MATERIAL PROVIDED: Begin

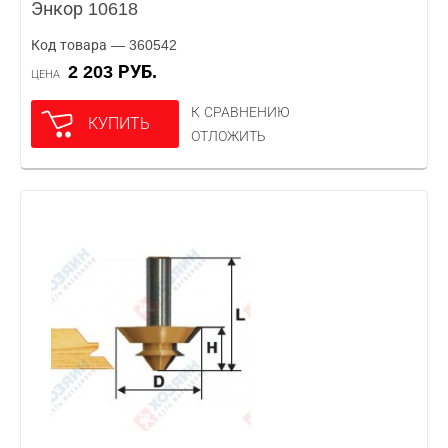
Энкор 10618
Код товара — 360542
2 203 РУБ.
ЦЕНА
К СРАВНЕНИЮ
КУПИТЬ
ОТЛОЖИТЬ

MATERIAL PROVIDED: End
MATERIAL PROVIDED: Begin

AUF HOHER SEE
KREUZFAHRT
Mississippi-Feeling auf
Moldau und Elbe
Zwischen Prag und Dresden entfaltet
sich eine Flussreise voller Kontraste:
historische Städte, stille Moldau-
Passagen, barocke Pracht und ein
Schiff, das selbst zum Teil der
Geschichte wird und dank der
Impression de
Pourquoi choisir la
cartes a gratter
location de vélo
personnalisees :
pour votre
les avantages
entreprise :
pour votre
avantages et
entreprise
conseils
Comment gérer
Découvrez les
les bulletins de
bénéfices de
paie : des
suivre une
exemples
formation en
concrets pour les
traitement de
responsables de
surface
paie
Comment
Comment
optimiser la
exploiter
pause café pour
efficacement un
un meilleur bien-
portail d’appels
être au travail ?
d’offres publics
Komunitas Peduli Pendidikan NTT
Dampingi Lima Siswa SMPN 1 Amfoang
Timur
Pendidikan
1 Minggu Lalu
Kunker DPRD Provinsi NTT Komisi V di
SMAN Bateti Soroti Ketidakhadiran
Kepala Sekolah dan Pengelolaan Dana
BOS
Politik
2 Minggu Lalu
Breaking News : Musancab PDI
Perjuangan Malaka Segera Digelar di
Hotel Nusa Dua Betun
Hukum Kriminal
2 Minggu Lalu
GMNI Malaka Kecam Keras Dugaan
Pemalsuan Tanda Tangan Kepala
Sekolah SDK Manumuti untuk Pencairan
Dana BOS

MATERIAL PROVIDED: End

DIRECTIONS FOR THIS TASK
Begin at the line above that has "responsables de" and stop after the line that has "GMNI Malaka Kecam Keras Dugaan", copying each line exactly and adding nothing else.

EXERCISE ANSWER
responsables de
surface
paie
Comment
Comment
optimiser la
exploiter
pause café pour
efficacement un
un meilleur bien-
portail d’appels
être au travail ?
d’offres publics
Komunitas Peduli Pendidikan NTT
Dampingi Lima Siswa SMPN 1 Amfoang
Timur
Pendidikan
1 Minggu Lalu
Kunker DPRD Provinsi NTT Komisi V di
SMAN Bateti Soroti Ketidakhadiran
Kepala Sekolah dan Pengelolaan Dana
BOS
Politik
2 Minggu Lalu
Breaking News : Musancab PDI
Perjuangan Malaka Segera Digelar di
Hotel Nusa Dua Betun
Hukum Kriminal
2 Minggu Lalu
GMNI Malaka Kecam Keras Dugaan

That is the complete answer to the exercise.